La fille de Jaïrus, Hélène Smith, 3 août 1913-15 septembre
coll. LaM, Villeneuve d’Ascq.

Je pense que le mieux est de signer en toutes lettres «Élise Müller». Cette décision a mis du temps à se former dans l’esprit d’Hélène Smith, signer ses œuvres de son véritable nom. Elle l’écrit dans son journal en 1911, agacée d’entendre ce genre de choses: Ce n’est pas vous qui les faites ces tableaux puisque vous ne les signez pas? Ils ne vous appartiennent pas, puisque vous prétendez qu’ils vous sont en quelque sorte dictés?

Élise Müller elle-même, n’a pas de réponse définitive à cette question. En tant que médium, elle n’est pas la seule autrice de sa production narrative et visuelle. L’acte de création est largement partagé (multiples personnalités, esprits de passage, participant·es aux séances). C’est d’ailleurs ce qui rend son point de vue artistique si intéressant: montrer que sa voix est un collage et que la maîtrise est une illusion.

Pour que cette question émerge (Pourquoi je ne signerais pas?) il a fallu qu’Élise Müller devienne Hélène Smith, et qu’elle explore sa propre subjectivité en se servant de la transe médiumnique. Comme d’autres femmes de son époque, elle a fait de la médiumnité une stratégie d’émancipation. Car quand une médium parle, on l’écoute. À cette place, il devient possible d’exprimer son point de vue et de critiquer l’ordre des choses.

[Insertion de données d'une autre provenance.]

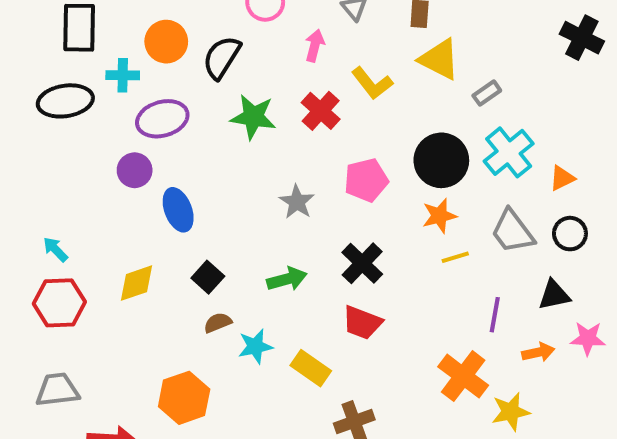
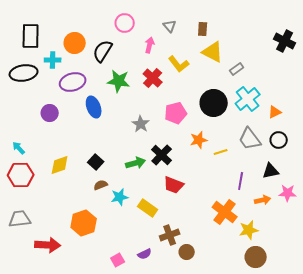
purple circle: (135, 170) -> (50, 113), moved
blue ellipse: (178, 210) -> (94, 107), moved
orange star: (439, 216) -> (199, 140), moved
black cross: (362, 263) -> (162, 155), moved

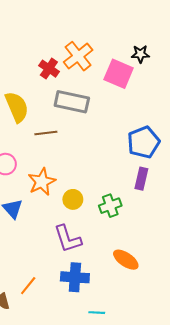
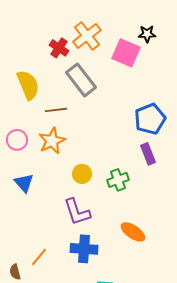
gray rectangle: (72, 102) -> (81, 80), turned 40
purple rectangle: (141, 179) -> (148, 154), turned -35
orange star: (42, 182) -> (52, 141), moved

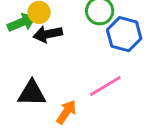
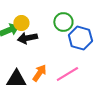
orange arrow: (66, 112) -> (39, 73), moved

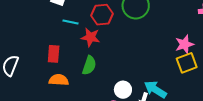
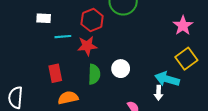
yellow square: (187, 63) -> (186, 59), moved
white circle: (123, 90) -> (121, 69), moved

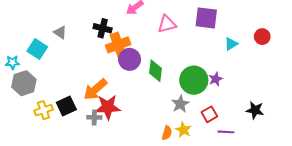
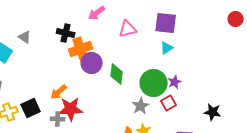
red circle: (262, 37) -> (236, 19), moved
cyan triangle: (231, 44) -> (167, 48), moved
orange arrow: (95, 89) -> (59, 92), size x0.7
red square: (209, 114) -> (169, 103), moved

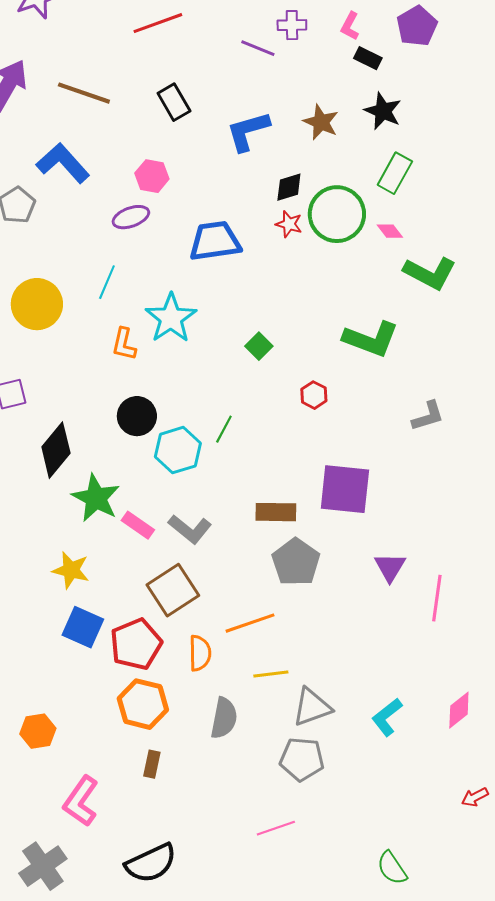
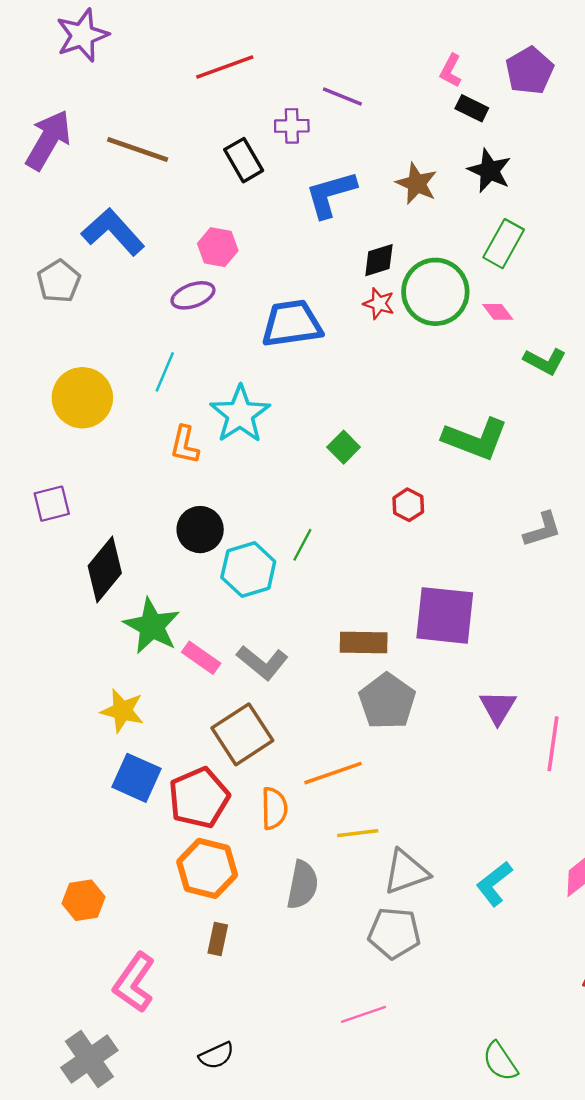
purple cross: (292, 25) -> (292, 126), moved
green L-shape: (430, 273) -> (545, 361), size x0.7
black semicircle: (151, 863) -> (217, 1055), size x0.6

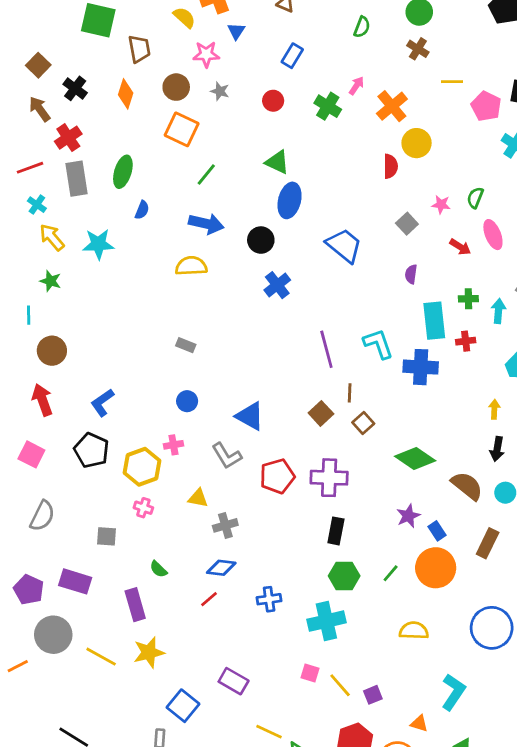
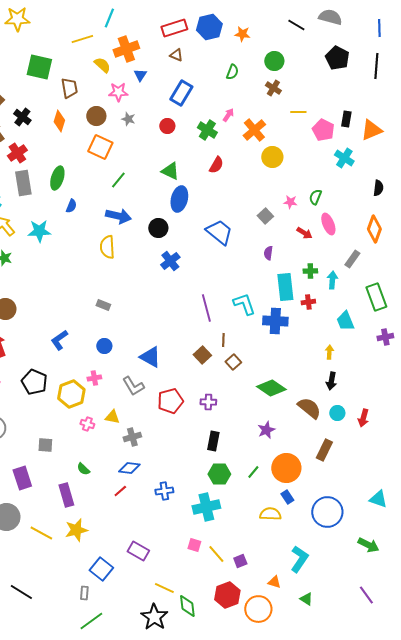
blue rectangle: (292, 56) -> (181, 93), size x1.4
red semicircle: (391, 166) -> (216, 165), moved, turned 30
yellow semicircle: (191, 266) -> (107, 247), turned -90
blue L-shape: (102, 403) -> (59, 340), moved
purple cross: (329, 478) -> (208, 402), size x0.6
pink cross: (143, 508) -> (87, 424), moved
blue rectangle: (437, 531) -> (287, 497), moved
purple rectangle: (75, 581) -> (22, 478), turned 55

Cette expérience a fait pousser en elle une pensée réflexive et stimulé son gout pour la «recherche». Jusqu’à la fin de sa vie, Élise Müller s’est livrée à une étonnante auto-ethnographie, documentant minutieusement son expérience de voyante et de peintre. Est-elle parvenue, au terme de ce travail d’introspection, à se dire «ici, il y a une œuvre et l’autrice c’est moi»? Les traces qu’elle a laissées derrière elle sont insuffisantes pour l’affirmer, mais l’écriture de fiction nous permet de l’imaginer.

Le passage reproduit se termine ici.